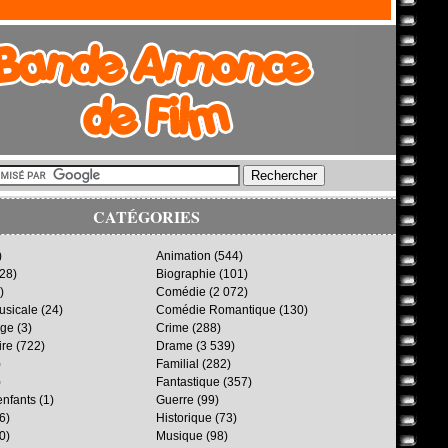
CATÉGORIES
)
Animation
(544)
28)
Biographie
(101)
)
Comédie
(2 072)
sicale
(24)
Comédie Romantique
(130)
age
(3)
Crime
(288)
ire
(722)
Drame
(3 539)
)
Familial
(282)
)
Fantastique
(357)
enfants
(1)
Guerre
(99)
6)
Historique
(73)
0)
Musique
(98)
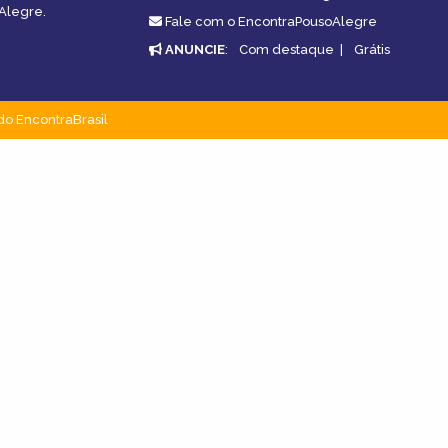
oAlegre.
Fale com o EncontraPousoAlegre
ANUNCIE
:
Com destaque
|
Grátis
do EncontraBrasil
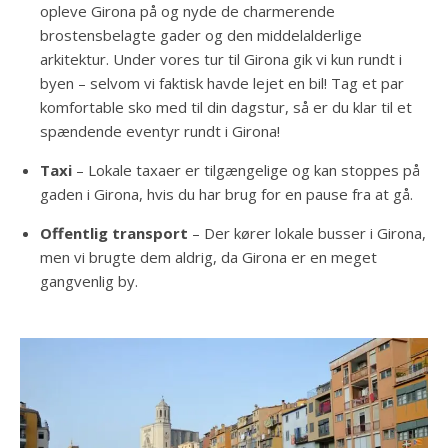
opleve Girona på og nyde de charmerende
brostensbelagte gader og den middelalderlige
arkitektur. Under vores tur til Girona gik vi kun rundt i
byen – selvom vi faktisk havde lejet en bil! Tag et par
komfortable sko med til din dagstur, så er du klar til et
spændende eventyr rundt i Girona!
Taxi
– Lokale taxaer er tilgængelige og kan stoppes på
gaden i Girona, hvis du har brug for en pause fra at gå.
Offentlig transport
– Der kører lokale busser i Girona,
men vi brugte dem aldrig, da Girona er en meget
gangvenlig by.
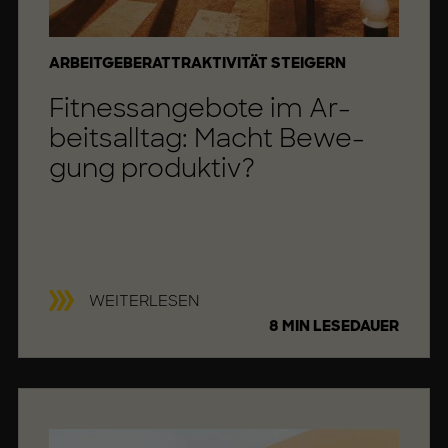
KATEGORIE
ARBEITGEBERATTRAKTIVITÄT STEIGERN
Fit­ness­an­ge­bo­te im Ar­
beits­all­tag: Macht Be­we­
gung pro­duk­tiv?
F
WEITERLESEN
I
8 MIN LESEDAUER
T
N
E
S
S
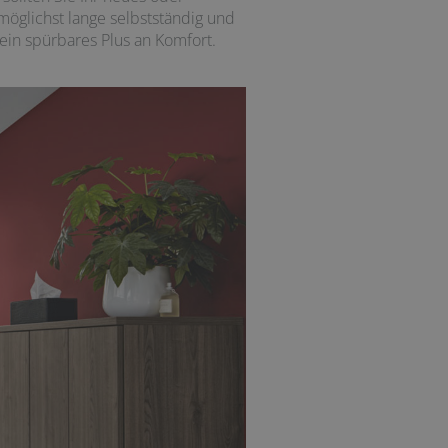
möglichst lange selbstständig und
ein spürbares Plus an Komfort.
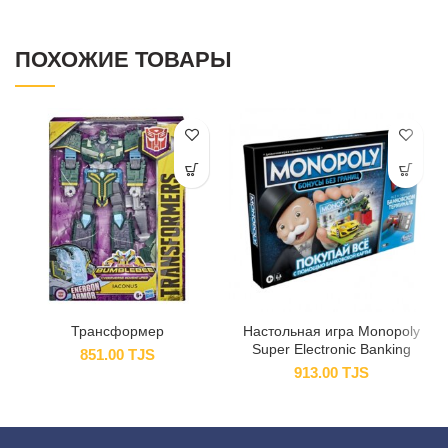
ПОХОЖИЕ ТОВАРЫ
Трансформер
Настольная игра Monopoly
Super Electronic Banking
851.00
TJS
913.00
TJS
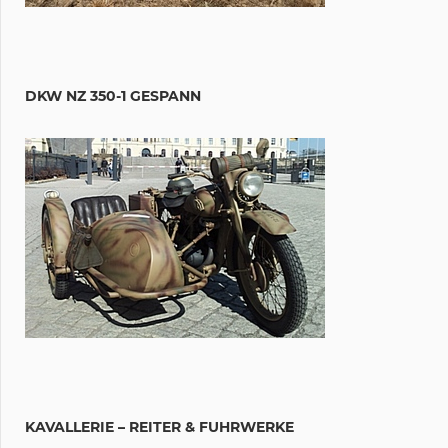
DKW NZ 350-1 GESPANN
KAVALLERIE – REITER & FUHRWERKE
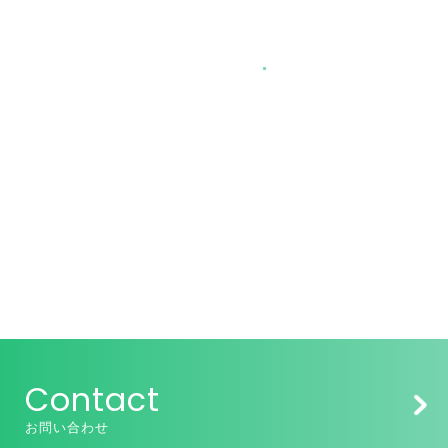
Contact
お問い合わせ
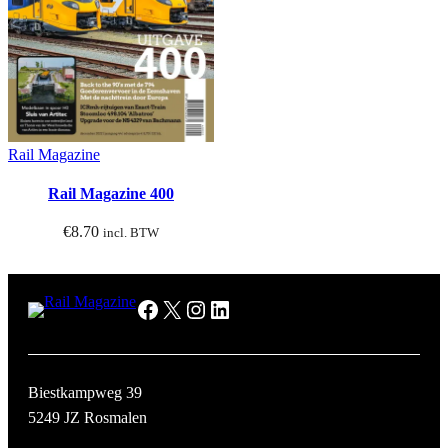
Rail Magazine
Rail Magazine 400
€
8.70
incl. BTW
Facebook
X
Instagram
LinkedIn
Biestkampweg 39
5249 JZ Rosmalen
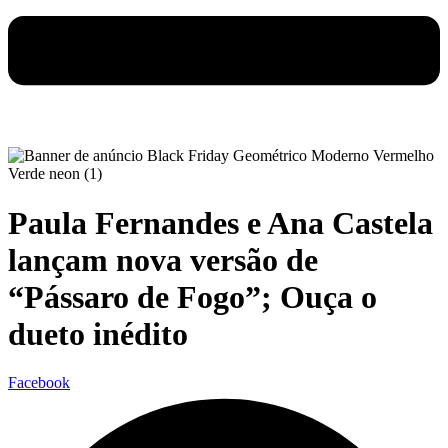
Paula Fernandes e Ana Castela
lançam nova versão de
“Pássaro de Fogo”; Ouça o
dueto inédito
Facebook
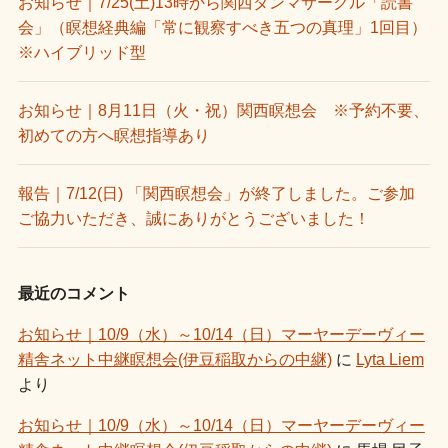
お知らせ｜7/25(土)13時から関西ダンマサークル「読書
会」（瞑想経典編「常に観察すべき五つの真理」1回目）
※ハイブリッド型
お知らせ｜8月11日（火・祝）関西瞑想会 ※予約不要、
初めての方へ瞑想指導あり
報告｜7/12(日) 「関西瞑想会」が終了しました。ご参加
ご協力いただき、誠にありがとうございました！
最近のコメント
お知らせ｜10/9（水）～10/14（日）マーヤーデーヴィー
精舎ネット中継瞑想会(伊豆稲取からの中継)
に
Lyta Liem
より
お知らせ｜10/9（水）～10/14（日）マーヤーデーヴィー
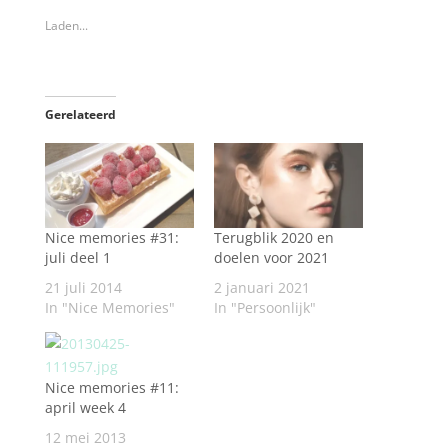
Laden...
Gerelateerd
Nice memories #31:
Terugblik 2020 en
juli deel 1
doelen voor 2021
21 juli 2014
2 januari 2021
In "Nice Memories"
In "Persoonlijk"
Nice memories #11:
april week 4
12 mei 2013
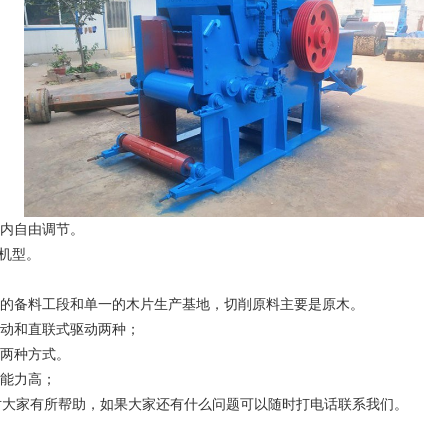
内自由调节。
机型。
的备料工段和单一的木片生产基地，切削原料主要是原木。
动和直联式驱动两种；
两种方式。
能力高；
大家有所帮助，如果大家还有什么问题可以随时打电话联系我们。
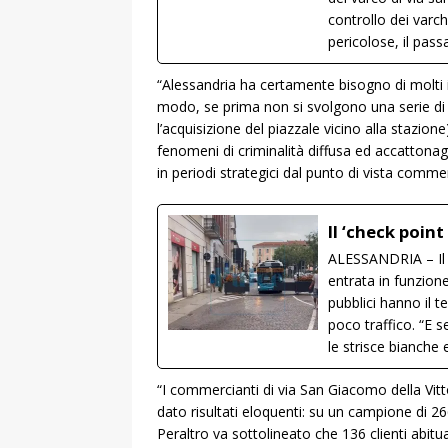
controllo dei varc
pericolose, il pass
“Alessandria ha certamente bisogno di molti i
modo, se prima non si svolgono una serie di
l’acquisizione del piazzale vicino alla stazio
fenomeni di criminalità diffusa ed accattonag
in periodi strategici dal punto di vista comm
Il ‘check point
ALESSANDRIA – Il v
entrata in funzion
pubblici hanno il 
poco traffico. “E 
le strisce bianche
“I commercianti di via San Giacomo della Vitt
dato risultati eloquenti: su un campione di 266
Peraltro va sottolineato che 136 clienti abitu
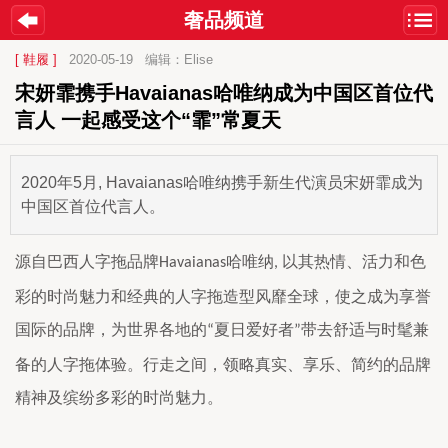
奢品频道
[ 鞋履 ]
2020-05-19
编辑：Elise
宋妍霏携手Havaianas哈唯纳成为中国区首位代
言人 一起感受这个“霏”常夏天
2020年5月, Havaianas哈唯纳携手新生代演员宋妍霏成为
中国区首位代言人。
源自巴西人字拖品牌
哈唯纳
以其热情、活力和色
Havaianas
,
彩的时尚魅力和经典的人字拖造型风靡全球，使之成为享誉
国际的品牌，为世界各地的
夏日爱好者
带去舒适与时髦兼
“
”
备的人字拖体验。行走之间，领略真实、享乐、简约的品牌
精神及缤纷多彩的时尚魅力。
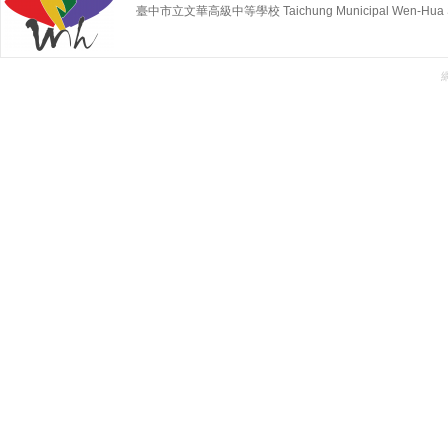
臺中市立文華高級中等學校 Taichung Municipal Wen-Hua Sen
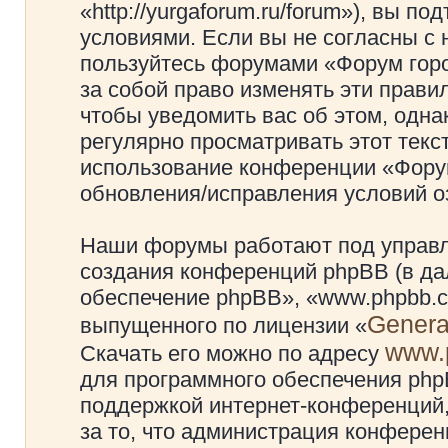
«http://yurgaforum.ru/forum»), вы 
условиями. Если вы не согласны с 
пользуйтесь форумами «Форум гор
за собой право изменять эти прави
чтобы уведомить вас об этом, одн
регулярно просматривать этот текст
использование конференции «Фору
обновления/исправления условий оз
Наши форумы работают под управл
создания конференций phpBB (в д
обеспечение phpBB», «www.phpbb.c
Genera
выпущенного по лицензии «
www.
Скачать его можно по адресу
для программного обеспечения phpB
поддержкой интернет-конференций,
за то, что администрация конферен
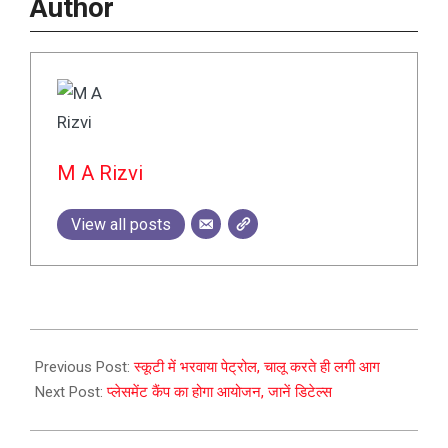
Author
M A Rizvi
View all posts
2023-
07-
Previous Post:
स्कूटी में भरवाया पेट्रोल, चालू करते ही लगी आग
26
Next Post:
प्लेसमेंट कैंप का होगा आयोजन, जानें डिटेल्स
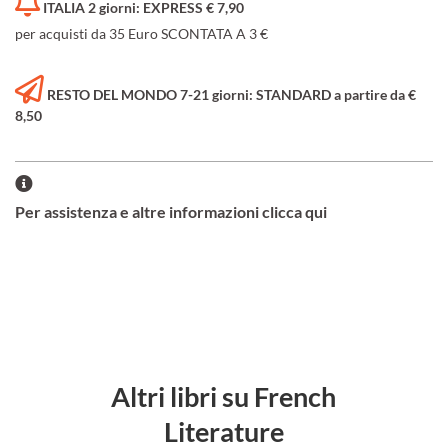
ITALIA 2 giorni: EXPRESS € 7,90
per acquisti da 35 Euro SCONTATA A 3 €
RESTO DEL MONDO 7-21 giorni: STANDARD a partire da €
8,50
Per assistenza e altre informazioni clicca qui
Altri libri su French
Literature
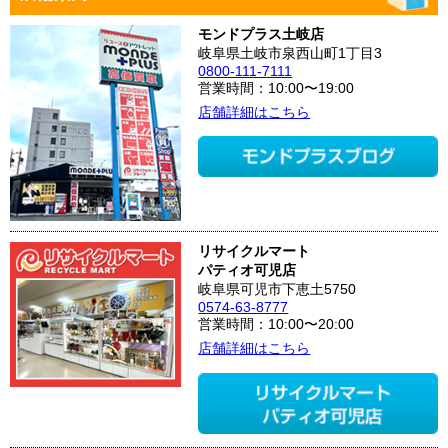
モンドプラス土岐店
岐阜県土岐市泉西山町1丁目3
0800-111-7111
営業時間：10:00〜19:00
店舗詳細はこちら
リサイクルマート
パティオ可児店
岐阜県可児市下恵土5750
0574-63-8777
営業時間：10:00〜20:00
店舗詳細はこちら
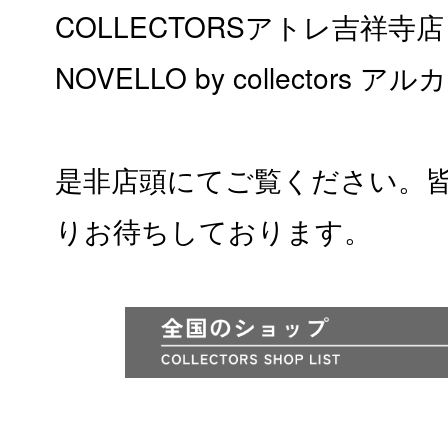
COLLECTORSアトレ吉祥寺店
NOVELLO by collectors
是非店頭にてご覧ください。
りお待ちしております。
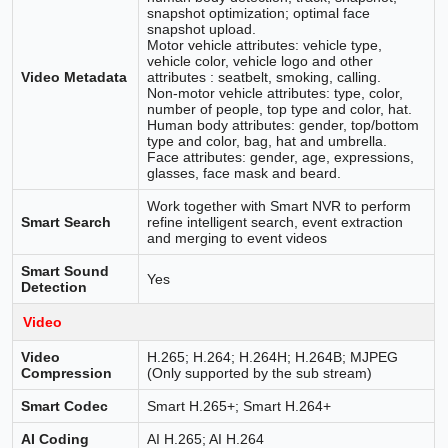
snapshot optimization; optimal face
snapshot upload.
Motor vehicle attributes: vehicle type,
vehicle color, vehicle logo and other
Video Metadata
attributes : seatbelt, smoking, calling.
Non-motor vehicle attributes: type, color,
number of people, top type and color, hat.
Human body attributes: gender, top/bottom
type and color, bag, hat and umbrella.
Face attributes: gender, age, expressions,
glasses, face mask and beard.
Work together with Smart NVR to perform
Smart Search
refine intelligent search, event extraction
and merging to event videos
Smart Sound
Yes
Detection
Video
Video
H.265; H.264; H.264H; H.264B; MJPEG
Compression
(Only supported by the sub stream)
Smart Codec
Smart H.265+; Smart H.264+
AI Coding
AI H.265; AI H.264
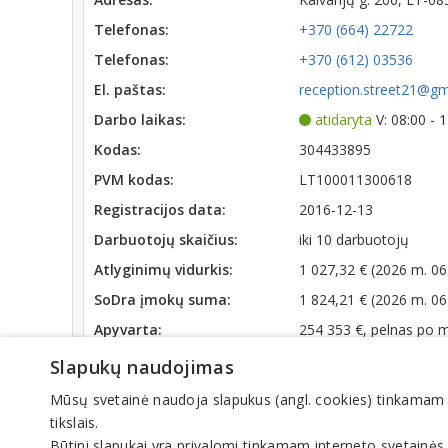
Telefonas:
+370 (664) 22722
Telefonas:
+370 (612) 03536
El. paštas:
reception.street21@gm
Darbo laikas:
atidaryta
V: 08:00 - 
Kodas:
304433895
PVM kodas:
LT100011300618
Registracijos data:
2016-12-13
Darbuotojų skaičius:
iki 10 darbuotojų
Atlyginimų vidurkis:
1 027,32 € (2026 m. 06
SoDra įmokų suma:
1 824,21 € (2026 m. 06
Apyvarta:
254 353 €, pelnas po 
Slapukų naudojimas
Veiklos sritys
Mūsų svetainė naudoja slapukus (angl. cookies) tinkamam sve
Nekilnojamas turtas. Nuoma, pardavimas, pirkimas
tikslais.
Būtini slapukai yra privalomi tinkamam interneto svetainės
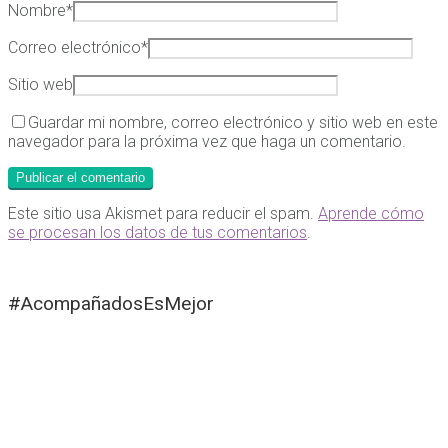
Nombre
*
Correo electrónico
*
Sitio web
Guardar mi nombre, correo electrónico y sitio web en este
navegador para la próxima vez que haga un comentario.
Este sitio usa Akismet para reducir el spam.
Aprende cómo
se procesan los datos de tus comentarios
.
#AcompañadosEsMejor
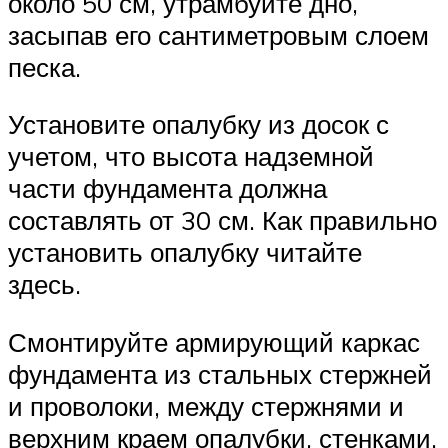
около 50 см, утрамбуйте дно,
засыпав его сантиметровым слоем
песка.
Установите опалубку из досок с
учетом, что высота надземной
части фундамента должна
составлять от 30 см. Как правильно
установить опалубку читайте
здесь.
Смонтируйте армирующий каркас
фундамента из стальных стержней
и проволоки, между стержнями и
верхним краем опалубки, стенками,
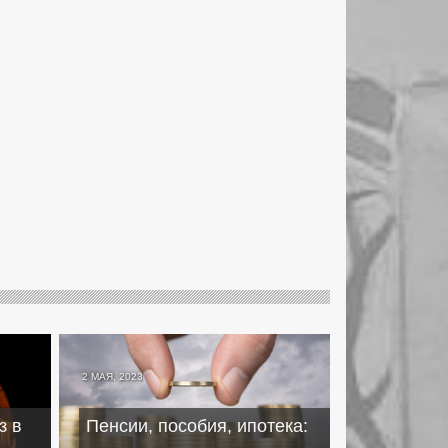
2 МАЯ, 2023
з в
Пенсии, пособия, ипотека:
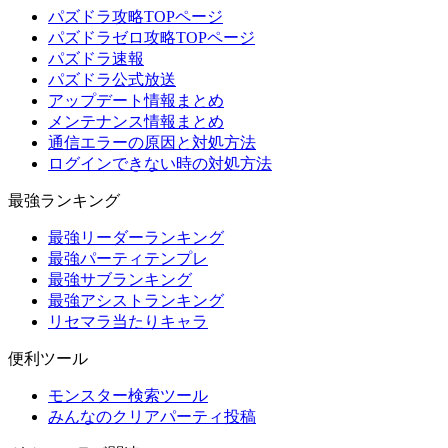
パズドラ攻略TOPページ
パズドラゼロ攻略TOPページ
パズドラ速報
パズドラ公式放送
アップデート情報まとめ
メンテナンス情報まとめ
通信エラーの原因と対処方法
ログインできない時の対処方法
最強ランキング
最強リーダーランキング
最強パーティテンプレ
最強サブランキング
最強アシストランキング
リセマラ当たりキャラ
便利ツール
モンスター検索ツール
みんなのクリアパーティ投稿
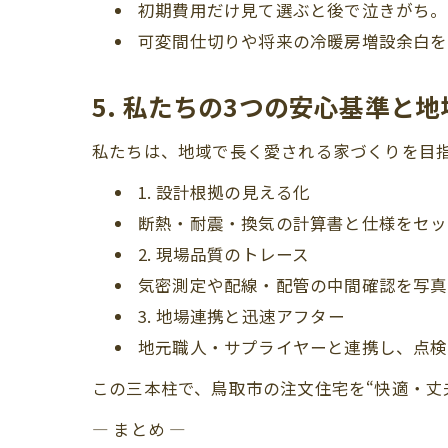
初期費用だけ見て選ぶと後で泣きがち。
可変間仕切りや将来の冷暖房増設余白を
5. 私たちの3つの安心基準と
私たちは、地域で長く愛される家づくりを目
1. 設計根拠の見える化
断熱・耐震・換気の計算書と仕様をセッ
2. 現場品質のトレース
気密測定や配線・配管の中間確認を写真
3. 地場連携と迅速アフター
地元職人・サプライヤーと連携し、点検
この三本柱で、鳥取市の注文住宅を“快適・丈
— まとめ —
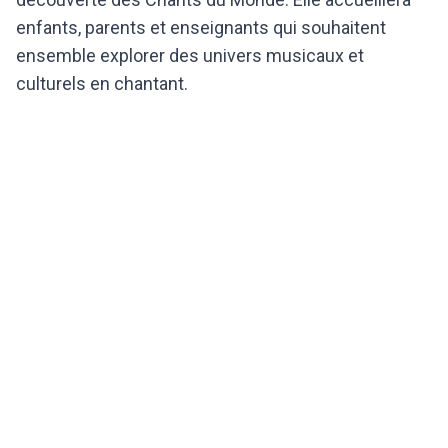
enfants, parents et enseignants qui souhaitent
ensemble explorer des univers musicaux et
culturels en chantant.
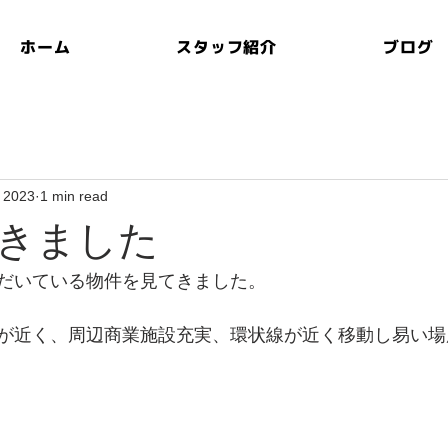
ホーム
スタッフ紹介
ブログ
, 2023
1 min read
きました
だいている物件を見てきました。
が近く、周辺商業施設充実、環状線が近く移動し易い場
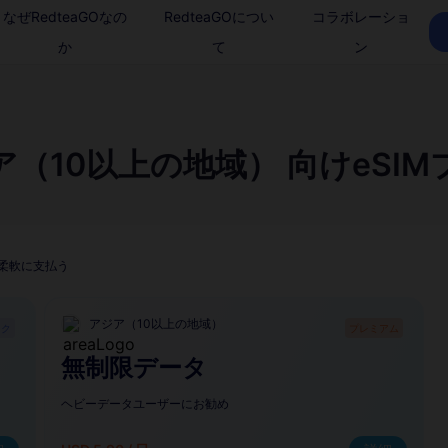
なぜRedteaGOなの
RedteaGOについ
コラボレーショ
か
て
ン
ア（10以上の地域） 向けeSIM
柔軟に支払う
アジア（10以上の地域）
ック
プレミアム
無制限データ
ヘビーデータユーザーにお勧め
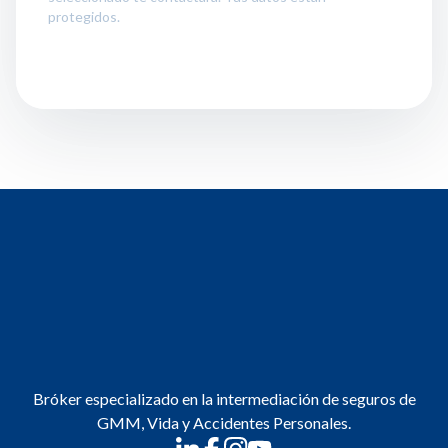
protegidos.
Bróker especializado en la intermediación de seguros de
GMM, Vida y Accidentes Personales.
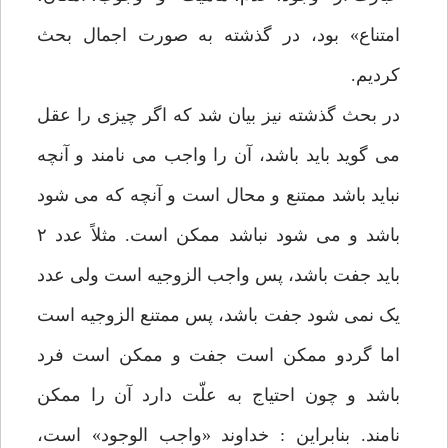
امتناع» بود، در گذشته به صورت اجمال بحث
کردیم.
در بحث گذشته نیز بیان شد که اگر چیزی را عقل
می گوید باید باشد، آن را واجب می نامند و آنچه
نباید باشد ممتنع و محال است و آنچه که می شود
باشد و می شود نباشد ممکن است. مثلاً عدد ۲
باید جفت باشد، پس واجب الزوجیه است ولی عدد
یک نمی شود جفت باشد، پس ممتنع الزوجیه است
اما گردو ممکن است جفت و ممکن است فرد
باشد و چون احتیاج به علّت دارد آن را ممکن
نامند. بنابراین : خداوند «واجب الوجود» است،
======
* TASK ITEM:
Above are some records; quote exactly and only the lines that begin at the line containing "opleve Girona på og nyde de charmerende" and stop after the line containing "2 januari 2021", leaving out the pictures.

* SOLVED PROBLEM:
opleve Girona på og nyde de charmerende
brostensbelagte gader og den middelalderlige
arkitektur. Under vores tur til Girona gik vi kun rundt i
byen – selvom vi faktisk havde lejet en bil! Tag et par
komfortable sko med til din dagstur, så er du klar til et
spændende eventyr rundt i Girona!
Taxi
– Lokale taxaer er tilgængelige og kan stoppes på
gaden i Girona, hvis du har brug for en pause fra at gå.
Offentlig transport
– Der kører lokale busser i Girona,
men vi brugte dem aldrig, da Girona er en meget
gangvenlig by.
KATEGORIE
ARBEITGEBERATTRAKTIVITÄT STEIGERN
Fit­ness­an­ge­bo­te im Ar­
beits­all­tag: Macht Be­we­
gung pro­duk­tiv?
F
WEITERLESEN
I
8 MIN LESEDAUER
T
N
E
S
S
möglichst lange selbstständig und
ein spürbares Plus an Komfort.
ПОХОЖИЕ ТОВАРЫ
Трансформер
Настольная игра Monopoly
Super Electronic Banking
851.00
TJS
913.00
TJS
DKW NZ 350-1 GESPANN
KAVALLERIE – REITER & FUHRWERKE
Contact
お問い合わせ
Rail Magazine
Rail Magazine 400
€
8.70
incl. BTW
Facebook
X
Instagram
LinkedIn
Biestkampweg 39
5249 JZ Rosmalen
Paula Fernandes e Ana Castela
lançam nova versão de
“Pássaro de Fogo”; Ouça o
dueto inédito
Facebook
お知らせ｜7/25(土)13時から関西ダンマサークル「読書
会」（瞑想経典編「常に観察すべき五つの真理」1回目）
※ハイブリッド型
お知らせ｜8月11日（火・祝）関西瞑想会 ※予約不要、
初めての方へ瞑想指導あり
報告｜7/12(日) 「関西瞑想会」が終了しました。ご参加
ご協力いただき、誠にありがとうございました！
最近のコメント
お知らせ｜10/9（水）～10/14（日）マーヤーデーヴィー
精舎ネット中継瞑想会(伊豆稲取からの中継)
に
Lyta Liem
より
お知らせ｜10/9（水）～10/14（日）マーヤーデーヴィー
Laden...
Gerelateerd
Nice memories #31:
Terugblik 2020 en
juli deel 1
doelen voor 2021
21 juli 2014
2 januari 2021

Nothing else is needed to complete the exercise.